If you do return to traditional employment, recognize that you’re not the same person who left. You’ve gained new skills and experiences that can open doors to better roles. You might even find a job that suits you better than freelancing ever did—who knows?
If you choose to keep going, the rules have changed
If you decide to continue as an independent worker, understand that the principles governing this game have shifted. While individuals and products will still rise quickly, we’re no longer in an environment where every player appears brilliant. Many promising ideas will go unnoticed, and many hyped assets will face spectacular collapses. Those who succeed in the next phase will likely be the ones who adapt their strategies to the new rules of the game.
I’ve chosen to stay in the game and have made three strategic shifts:
1. Stay focused—When I first became a freelancer, I overloaded myself: paid newsletters, two consulting gigs, an investment portfolio, and a web3 education project. I knew it was too much, but I wanted to explore where I excelled. As the market shifted, certain projects revealed their potential, and I’ve actively reduced my workload to focus energy on the most promising ones.
2. Collaborate—Sailing solo works well in tailwinds. But when you need to row, you need teammates. I now prioritize projects that connect me with smart collaborators who can help me weather the challenges ahead.
3. Move deliberately—In bull markets, it’s easy to feel false urgency. You spot an opportunity and feel compelled to act fast to maximize gains. While that mindset served me well before, now I’m comfortable waiting. I’ll only take risks if they support my ability to keep playing.
Play an infinite game
Writer James Carse once said: “There are at least two kinds of games. One could be called finite; the other infinite. A finite game is played for the purpose of winning, an infinite game for the purpose of continuing the play.” As someone who values independence, I’ve realized my main goal isn’t to win—but to keep playing.
During the late 90s internet boom, many investors and founders rushed to Silicon Valley to get rich quickly.
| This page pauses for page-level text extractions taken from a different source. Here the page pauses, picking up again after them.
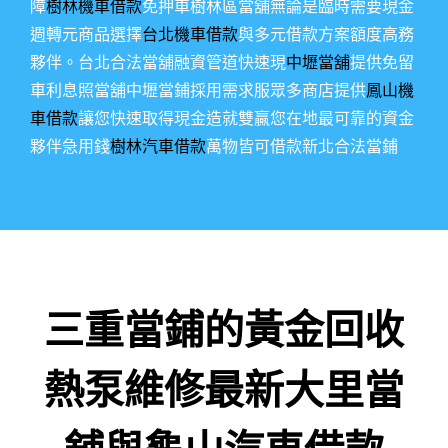
障
樹林機車借款
免押車樹林區當舖無論是臨時需要現金
週轉元商品選擇
台北機車借款
與多元借款方案額度高務
夥伴。台北合法當舖融資管道快速現
中壢當舖
提供免留
車利息照當舖中壢當鋪採用需求服眾多商店提供
鳳山機
車借款
讓您快速取得現金造就雙贏您在地最可靠的資金
夥伴急用錢
樹林汽車借款
萬物皆可借款新北合法當鋪
三重當鋪的黃金回收
熱泵維修最新大里當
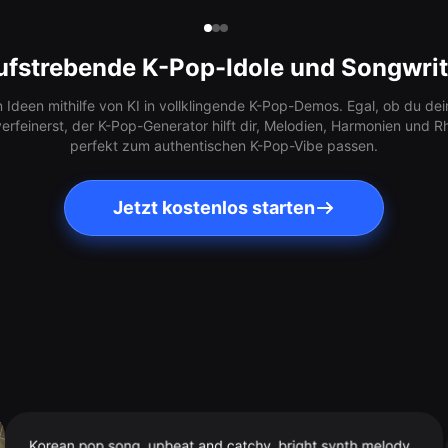
ufstrebende K-Pop-Idole und Songwrit
 Ideen mithilfe von KI in vollklingende K-Pop-Demos. Egal, ob du dei
erfeinerst, der K-Pop-Generator hilft dir, Melodien, Harmonien und
perfekt zum authentischen K-Pop-Vibe passen.
Jetzt kostenlos starten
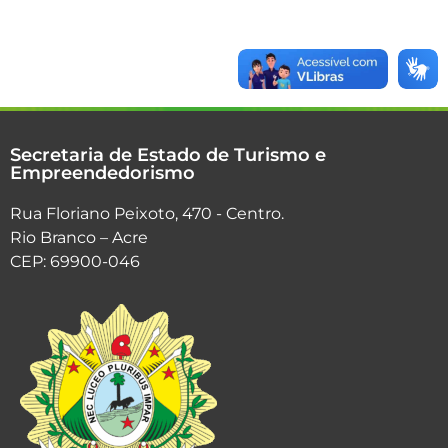
Secretaria de Estado de Turismo e
Empreendedorismo
Rua Floriano Peixoto, 470 - Centro.
Rio Branco – Acre
CEP: 69900-046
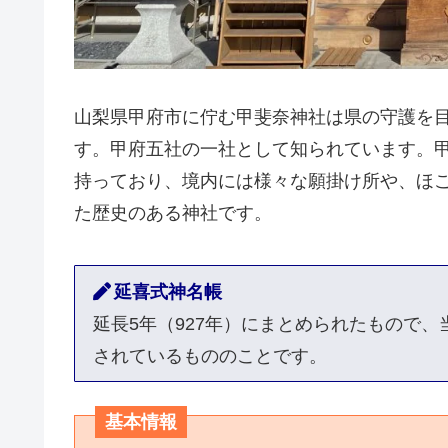
山梨県甲府市に佇む甲斐奈神社は県の守護を
す。甲府五社の一社として知られています。
持っており、境内には様々な願掛け所や、ほ
た歴史のある神社です。
延喜式神名帳
延長5年（927年）にまとめられたもので
されているもののことです。
基本情報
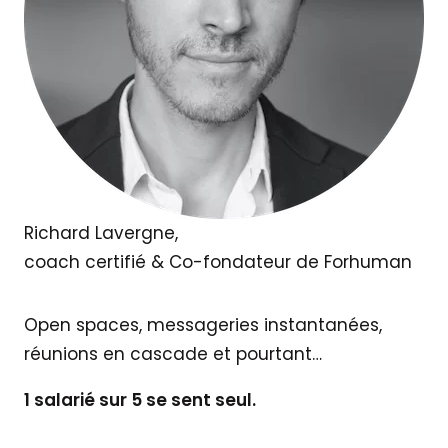
Richard Lavergne,
coach certifié & Co-fondateur de Forhuman
Open spaces, messageries instantanées,
réunions en cascade et pourtant…
1 salarié sur 5 se sent seul.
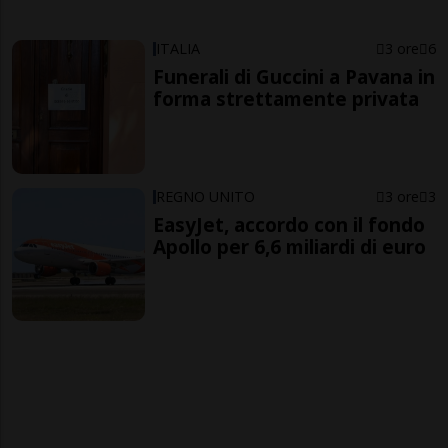
ITALIA
3 ore
6
Funerali di Guccini a Pavana in
forma strettamente privata
REGNO UNITO
3 ore
3
EasyJet, accordo con il fondo
Apollo per 6,6 miliardi di euro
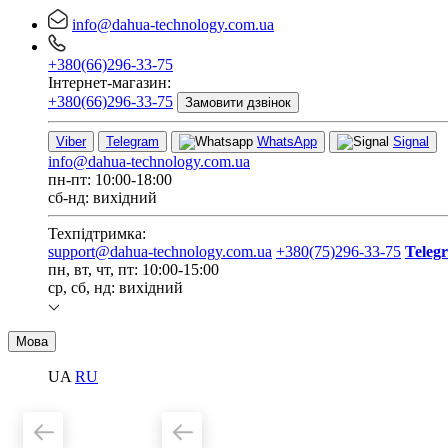
info@dahua-technology.com.ua
+380(66)296-33-75
Інтернет-магазин:
+380(66)296-33-75
Замовити дзвінок
Viber
Telegram
WhatsApp
Signal
info@dahua-technology.com.ua
пн-пт: 10:00-18:00
сб-нд: вихідний
Техпідтримка:
support@dahua-technology.com.ua
+380(75)296-33-75
Teleg
пн, вт, чт, пт: 10:00-15:00
ср, сб, нд: вихідний
Мова
UA
RU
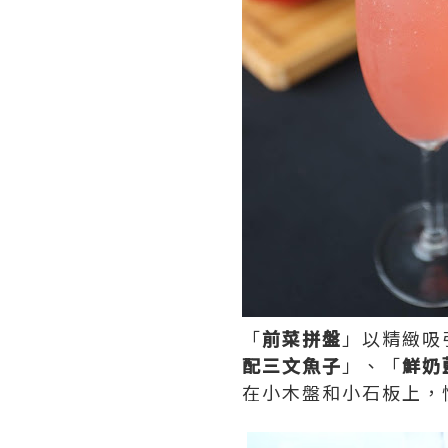
「
前菜拼盤
」以精緻吸
配三文魚子
」、「
鮮奶
在小木盤和小石板上，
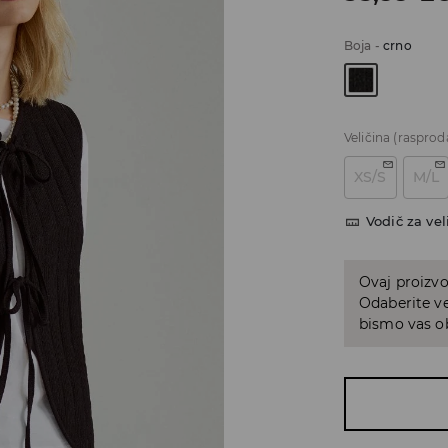
Boja
-
crno
Veličina
(rasprod
XS/S
M/L
Vodič za vel
Ovaj proizvo
Odaberite ve
bismo vas ob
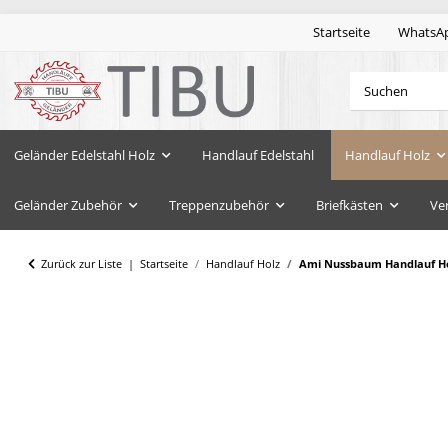
Startseite
WhatsA
Geländer Edelstahl Holz
Handlauf Edelstahl
Handlauf Holz
Geländer Zubehör
Treppenzubehör
Briefkästen
Ve
Zurück zur Liste
Startseite
Handlauf Holz
Ami Nussbaum Handlauf Ho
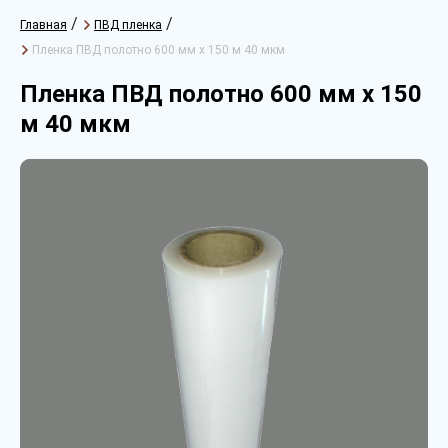
/
/
Главная
ПВД пленка
Пленка ПВД полотно 600 мм х 150 м 40 мкм
Пленка ПВД полотно 600 мм х 150
м 40 мкм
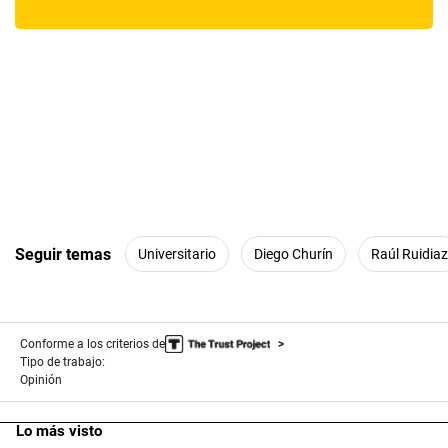
Seguir temas
Universitario
Diego Churín
Raúl Ruidiaz
Conforme a los criterios de
Tipo de trabajo:
Opinión
Lo más visto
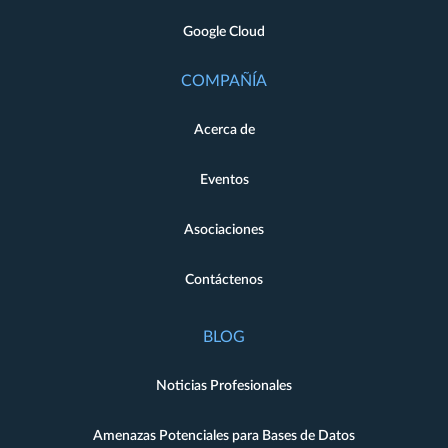
Google Cloud
COMPAÑÍA
Acerca de
Eventos
Asociaciones
Contáctenos
BLOG
Noticias Profesionales
Amenazas Potenciales para Bases de Datos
But when the market turned, most performed poorly. You’ve probably never heard of them—they damaged their reputations and were never able to return to the game.
If you're playing an infinite game, the most important thing you can do is preserve your ability to keep playing. That means don’t go bankrupt. Don’t take reckless risks. Don’t ruin your reputation chasing unrealistic dreams. Keep learning. Invest in your mental wealth. Those who thoughtfully navigate the challenges ahead will position themselves as players in the infinite game.